2018-09-05

Time management

As many of you have noticed, Leela's thinking time allocation seems suboptimal for during the CCCC games. It almost doesn't spend any time in the opening, and spends a lot in the endgame.

It's not completely clear whether time management is really as bad as it looks though. In this post I'll explain the time allocation algorithm, its parameters and explain effects that we see.

There are 7 parameters which affect time allocation:

  • --time-curve-peak
  • --time-curve-left
  • --time-curve-right
  • --slowmover
  • --move-overhead
  • --futile-search-aversion
  • --ponder
I agree that 7 parameters is too much, but there are attempts to add some more!


Base time allocation

So, as a basis, algorithms tries to divide all remaining time roughly using the following time distribution (x axis is move number):
To control the shape of that curve, the following parameters are used:

  • --time-curve-peak (=26 by default)
    At which move this curve has it's maximum (in example above it's 40)
  • --time-curve-left=82
    How "wide" is side to the left of the peak
  • --time-curve-right=74
    How "wide" is side to the right of the peak
When algorithms has to compute "base time" for the current move, it takes all1) remaining time (including all1) time from future increments), divides it proportionally to time curve values for all1) remaeining moves, and what the current move gets is the time used as a base.

all1) means either "time/moves till control", for games where it exists, e.g. games where time is added every 40 moves, or 50 moves from the current move if time is not added.

Futile search aversion

With all other features off that's how time allocation would look like. But we have other features. The most important of those is "futile search aversion", which used to be called "smart pruning".

The Monte-Carlo Tree Search algorithm that Leela uses works as a sequence of so called "visits" to move variants. When time is over, the move with highest number of visits used to play.
It may happen, that when the time is nearly over, some of moves have so few visits, so they are guaranteed not to overtake the currently leading move. In this case it's better not to allow any visits to such moves and spend more on ones which still can theoretically lead to another decision.

That's what --futile-search-aversion=1 does. It's also possible to make it slightly more than 1 (in which case Leela will stop considering unpromising moves slightly earlier) or less than 1 (in which case even after it's theoretically impossible for a move to overtake a leader, it will still try a bit).

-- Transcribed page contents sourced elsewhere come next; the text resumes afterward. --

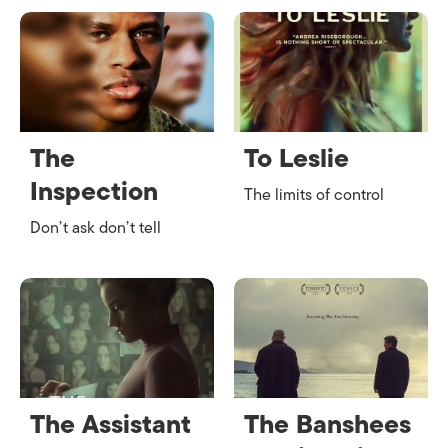
The
To Leslie
Inspection
The limits of control
Don’t ask don’t tell
The Assistant
The Banshees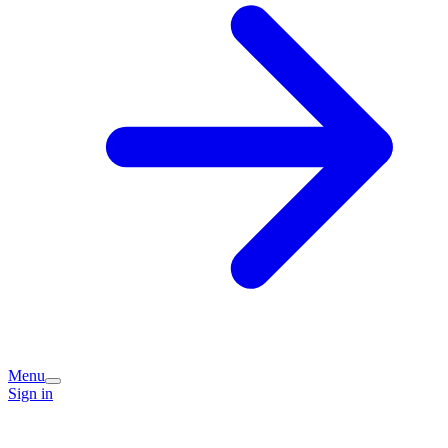
Menu
Sign in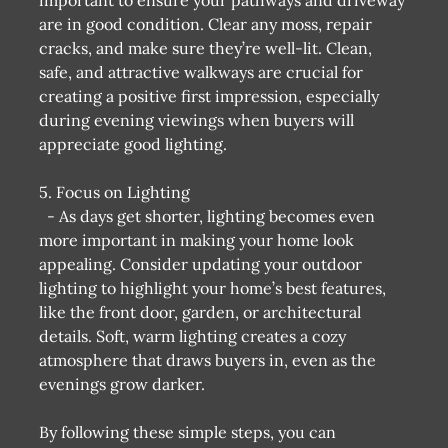
are in good condition. Clear any moss, repair
cracks, and make sure they’re well-lit. Clean,
safe, and attractive walkways are crucial for
creating a positive first impression, especially
during evening viewings when buyers will
appreciate good lighting.
5. Focus on Lighting
- As days get shorter, lighting becomes even
more important in making your home look
appealing. Consider updating your outdoor
lighting to highlight your home’s best features,
like the front door, garden, or architectural
details. Soft, warm lighting creates a cozy
atmosphere that draws buyers in, even as the
evenings grow darker.
By following these simple steps, you can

Remaining number of visits is estimated from remaining time and current nps. When nps is not stable, this estimation may be wrong. Because of that even "theoretically impossible" moves may sometimes happen.

When all moves (except one which leading now) are considered unpromising, the search stops earlier, without using all the budgeted time.

Current value for --futile-search-aversion is 1.33

Slowmover

As I wrote above, due to futile search aversion, search doesn't use all of the budgeted time.
More precisely, it can take up to (1 + value-of-futile-search-aversion-flag) times less time.
To compensate for that, there is a --slowmover flag, which just multiplies the budgeted time for a move by a constant. Currently --slowmover is 2.4.

Ponder

Ponder is Leela's ability to think during opponent's time. Unlike most of other engines, which think about one opponent's move, Leela thinks about all of them. Leela thinks more about more likely moves though. During ponder futile search aversion is not active (as there is no way to predict how much more is left to think).

Because of ponder, it often happens that right after the opponent's move, the position is already well thought, and Leela sees that within the budgeted time there is no way to change move. Because of that, she may think much less than (budgeted-time / (1 + value-of-futile-search-aversion-flag)), and in fact it often moves immediately.

It is true that all default parameters were never tweaked with ponder on, and it's likely that they are not optimal.
It's also suspected, that as nps is slower in the first moments of the search, Leela underestimates the amount of work that it can do within budgeted time, and futile-search-aversion triggers too early.

Move overhead

That's just a fixed time which is subtracted from a budgeted time, to compensate for different technical (e.g. network) delays. Currently it's 100ms by default.
But it turns out, that other engines treat this value differently. In v0.17, Leela thinks that it will lose that time for each of "all1)" remaing moves, but apparently it's more correctly to make this value mean "total lost time for the rest of the game". This will be changed in v0.18.